ねこじゃらし
道端に揺れる、ソレ。
ウサギはは足を止め、じっと考え込んだ。
「あ、ウサギさん。早いですね」
「イヌか」
イヌが現場に駆け付けると、既にウサギが立っていた。
敵は彼一人で倒してしまったらしい。彼もまた、ウサギとしての能力と、与えられた地の力や武器を使いこなせるようになっていた。
「なんすか、ソレ」
ウサギの手に持った物を見て、イヌが尋ねた。
「ネコジャラシだ」
揺らして見せるそれは、確かにねこじゃらしだ。そんなもの、イヌも知っている。イヌはそんなことを聞きたいわけではなかった。
「……ネコさんにですか」
「あぁ」
「怒るんじゃないすか」
毛を逆立てて姿が容易に想像できる。
年上には割と礼儀正しいネコだ。イヌならばともかく、ウサギに鉄拳制裁はしないだろうが……。
「でも見てみたくないか」
「………」
それぞれの動物の力と同時に、特性をも受け継いでいることは、イヌたち自身、身をもって知っている。

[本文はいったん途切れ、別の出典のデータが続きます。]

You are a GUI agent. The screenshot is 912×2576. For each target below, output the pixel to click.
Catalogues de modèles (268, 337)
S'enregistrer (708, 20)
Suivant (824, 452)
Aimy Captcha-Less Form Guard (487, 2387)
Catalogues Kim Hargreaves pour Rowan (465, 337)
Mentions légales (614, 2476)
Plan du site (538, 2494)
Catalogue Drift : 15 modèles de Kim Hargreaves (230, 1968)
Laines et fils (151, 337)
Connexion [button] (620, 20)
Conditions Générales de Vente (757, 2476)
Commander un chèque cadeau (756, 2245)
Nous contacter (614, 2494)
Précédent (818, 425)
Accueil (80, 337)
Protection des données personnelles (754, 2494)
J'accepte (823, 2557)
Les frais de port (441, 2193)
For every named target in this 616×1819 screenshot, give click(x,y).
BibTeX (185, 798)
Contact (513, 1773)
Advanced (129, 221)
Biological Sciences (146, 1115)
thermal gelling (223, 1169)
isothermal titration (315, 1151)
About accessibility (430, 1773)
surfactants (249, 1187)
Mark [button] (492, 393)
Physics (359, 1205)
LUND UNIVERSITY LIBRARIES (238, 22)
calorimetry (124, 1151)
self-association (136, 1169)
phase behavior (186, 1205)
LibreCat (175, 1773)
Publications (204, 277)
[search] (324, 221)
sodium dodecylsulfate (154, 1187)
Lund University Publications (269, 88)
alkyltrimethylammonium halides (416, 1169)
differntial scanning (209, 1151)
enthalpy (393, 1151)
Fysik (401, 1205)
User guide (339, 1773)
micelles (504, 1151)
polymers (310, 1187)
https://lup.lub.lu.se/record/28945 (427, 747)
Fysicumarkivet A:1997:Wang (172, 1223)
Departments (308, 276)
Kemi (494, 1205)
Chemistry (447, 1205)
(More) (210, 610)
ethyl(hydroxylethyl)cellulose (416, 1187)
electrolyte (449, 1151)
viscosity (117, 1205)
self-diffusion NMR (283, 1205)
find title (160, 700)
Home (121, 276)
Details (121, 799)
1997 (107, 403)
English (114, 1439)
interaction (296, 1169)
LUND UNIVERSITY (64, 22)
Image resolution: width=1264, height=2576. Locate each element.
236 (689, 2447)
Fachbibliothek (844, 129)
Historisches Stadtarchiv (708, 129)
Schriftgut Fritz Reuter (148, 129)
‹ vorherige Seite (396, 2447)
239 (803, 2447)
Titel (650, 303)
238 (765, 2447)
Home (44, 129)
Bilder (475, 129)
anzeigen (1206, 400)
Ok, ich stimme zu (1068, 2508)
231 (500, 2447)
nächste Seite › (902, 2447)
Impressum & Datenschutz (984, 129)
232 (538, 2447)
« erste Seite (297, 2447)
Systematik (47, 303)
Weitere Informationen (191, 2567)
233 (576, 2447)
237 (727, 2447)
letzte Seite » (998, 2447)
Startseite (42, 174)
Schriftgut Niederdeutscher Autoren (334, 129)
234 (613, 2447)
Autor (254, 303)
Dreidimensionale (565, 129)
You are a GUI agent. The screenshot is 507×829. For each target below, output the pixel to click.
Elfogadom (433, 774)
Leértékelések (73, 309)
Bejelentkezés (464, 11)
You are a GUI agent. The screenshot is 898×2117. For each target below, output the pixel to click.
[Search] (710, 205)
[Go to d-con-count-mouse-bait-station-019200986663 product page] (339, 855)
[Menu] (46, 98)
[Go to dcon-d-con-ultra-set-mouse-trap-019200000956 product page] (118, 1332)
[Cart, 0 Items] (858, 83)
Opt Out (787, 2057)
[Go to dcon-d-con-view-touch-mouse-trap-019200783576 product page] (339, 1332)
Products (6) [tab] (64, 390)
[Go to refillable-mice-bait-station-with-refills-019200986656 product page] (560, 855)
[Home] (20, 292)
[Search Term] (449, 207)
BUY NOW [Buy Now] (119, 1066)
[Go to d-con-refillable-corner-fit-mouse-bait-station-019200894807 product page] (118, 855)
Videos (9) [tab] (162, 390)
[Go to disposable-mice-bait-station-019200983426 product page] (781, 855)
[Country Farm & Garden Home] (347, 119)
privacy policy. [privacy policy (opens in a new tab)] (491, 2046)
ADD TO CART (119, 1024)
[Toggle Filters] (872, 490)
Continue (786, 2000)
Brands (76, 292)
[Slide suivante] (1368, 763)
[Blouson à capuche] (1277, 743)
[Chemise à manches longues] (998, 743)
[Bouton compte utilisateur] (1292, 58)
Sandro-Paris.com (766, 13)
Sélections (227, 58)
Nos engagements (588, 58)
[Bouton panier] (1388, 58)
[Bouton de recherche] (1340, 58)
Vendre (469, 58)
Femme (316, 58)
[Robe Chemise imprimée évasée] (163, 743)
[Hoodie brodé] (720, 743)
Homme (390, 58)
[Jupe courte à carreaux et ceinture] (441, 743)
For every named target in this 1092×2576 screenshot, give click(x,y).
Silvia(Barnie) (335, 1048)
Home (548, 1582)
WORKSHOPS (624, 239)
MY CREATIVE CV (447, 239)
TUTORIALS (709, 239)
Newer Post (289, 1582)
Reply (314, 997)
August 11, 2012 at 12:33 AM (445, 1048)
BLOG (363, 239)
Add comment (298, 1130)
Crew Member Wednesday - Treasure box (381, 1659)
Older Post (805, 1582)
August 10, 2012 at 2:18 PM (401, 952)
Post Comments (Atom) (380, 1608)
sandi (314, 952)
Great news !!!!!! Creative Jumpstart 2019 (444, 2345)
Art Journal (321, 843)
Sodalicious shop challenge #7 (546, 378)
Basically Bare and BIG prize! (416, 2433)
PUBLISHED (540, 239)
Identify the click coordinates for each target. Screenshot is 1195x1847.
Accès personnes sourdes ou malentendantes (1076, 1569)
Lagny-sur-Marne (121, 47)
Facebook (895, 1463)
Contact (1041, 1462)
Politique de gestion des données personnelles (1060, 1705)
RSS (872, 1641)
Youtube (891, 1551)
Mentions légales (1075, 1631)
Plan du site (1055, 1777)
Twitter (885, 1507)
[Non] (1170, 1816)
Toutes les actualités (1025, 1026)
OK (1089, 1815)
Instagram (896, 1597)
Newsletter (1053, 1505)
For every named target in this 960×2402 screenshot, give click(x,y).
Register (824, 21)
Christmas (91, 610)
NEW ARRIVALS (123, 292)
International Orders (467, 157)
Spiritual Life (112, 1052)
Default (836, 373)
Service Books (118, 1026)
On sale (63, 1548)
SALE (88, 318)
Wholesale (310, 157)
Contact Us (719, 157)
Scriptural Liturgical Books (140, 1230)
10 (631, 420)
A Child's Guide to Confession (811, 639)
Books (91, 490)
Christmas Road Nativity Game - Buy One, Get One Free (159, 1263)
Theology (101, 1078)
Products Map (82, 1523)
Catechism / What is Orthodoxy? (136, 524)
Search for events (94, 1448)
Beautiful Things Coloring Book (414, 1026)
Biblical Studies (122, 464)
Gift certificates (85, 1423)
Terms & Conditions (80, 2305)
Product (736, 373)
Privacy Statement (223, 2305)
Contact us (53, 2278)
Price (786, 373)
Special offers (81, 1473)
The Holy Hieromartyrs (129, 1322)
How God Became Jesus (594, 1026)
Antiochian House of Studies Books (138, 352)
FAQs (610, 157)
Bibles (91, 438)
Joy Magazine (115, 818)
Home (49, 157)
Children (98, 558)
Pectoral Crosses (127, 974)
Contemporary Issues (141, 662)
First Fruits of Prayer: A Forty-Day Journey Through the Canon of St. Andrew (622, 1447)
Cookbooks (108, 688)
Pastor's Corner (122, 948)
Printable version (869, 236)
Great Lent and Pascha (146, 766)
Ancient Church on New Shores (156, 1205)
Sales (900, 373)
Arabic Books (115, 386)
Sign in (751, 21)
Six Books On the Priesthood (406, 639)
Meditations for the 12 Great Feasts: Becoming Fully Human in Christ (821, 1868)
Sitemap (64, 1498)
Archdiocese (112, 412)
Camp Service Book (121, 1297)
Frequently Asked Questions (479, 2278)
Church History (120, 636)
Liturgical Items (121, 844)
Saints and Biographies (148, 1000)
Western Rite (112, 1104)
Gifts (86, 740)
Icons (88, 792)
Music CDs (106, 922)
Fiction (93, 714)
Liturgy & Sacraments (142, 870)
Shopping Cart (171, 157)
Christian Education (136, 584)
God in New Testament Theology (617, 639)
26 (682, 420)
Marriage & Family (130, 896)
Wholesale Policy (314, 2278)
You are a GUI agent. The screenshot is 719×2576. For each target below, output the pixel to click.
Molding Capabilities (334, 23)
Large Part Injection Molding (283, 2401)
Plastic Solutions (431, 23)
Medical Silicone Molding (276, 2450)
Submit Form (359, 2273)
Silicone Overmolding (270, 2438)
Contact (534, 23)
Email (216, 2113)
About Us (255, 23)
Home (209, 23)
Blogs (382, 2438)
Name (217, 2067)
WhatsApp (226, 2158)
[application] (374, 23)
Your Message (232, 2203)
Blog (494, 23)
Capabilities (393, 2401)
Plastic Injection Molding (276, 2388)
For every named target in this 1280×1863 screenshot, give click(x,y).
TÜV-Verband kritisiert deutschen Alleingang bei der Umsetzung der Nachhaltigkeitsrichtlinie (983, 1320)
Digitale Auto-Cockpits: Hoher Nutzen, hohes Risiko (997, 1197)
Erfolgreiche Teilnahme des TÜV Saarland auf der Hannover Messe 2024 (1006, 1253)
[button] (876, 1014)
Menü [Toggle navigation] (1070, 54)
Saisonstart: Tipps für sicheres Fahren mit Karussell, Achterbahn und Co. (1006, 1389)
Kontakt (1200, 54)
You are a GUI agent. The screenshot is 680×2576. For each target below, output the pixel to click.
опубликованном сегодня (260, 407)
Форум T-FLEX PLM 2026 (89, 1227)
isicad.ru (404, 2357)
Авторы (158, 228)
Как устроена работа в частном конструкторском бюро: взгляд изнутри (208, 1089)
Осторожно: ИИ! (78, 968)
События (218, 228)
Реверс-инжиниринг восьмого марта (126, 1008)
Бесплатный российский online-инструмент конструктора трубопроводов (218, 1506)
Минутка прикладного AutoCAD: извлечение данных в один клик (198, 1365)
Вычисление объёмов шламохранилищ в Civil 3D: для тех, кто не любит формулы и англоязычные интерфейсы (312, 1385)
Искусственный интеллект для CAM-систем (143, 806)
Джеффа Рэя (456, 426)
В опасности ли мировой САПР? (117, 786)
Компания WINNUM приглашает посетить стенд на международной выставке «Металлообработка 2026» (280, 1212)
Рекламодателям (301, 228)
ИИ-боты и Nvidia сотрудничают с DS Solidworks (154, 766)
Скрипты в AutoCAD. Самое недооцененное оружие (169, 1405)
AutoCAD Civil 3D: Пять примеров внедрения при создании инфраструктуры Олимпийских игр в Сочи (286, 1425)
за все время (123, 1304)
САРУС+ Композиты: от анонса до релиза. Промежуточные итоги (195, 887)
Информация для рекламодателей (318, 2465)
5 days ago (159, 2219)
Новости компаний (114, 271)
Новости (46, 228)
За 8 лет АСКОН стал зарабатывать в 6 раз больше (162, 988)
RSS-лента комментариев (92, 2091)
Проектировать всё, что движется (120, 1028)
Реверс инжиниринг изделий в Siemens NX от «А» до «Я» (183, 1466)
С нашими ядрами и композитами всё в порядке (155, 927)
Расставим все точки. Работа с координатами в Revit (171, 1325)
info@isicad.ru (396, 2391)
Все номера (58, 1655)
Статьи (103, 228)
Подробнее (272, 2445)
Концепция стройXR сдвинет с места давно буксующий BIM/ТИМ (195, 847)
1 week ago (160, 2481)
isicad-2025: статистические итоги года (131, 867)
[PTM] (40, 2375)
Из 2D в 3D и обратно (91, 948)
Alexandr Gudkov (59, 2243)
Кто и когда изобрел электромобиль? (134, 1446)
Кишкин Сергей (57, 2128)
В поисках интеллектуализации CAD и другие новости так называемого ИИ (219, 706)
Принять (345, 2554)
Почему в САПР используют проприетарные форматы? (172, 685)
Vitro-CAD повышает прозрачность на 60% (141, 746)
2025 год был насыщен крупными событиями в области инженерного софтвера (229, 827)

ならば、猫じゃらしに対して、ネコはどう反応するのだろうか。
想像は、できる。
「遅くなりましたっ」
ネコが駆けてくる。
ウサギとイヌは頷き合う。
「ほら」
ウサギが手に持っていたネコジャラシをネコの前に差し出す。
「…まさか、私が喜ぶとでも?」
地を這う声。
イヌは顔を青くした。条件反射だ。
ウサギは気にせず、ネコジャラシを左右に振る。
「ほら」
「……」
「ほーら」
「……」
ピクリ、とネコの指が動く。
「ほらほらー」
「にゃんっ」
目の前で揺られるネコジャラシに、とうとうネコは飛び付いた。
「ほらほら」
「にゃっ」
左に揺らせばネコも左へ。
「ほーらほら」
「ぬにゃんっ」
上下に揺らせばネコも上下に。
フードについたネコの耳が、気のせいか嬉しそうに動いているように見える。
「ほーら」
「にゃー…って、」
は、と我に帰るネコ。
目の前の二人を見て、手元の猫じゃらしを見て、それからしゃがみこむ。
「……だれか、埋めて………」
穴があったら入りたい、とそのまま動かなくなったネコを、どうにか宥めたのは、それから三十分後のことだった。
ていうか、戦いなよ、君たち。とそろそろ思えてきました。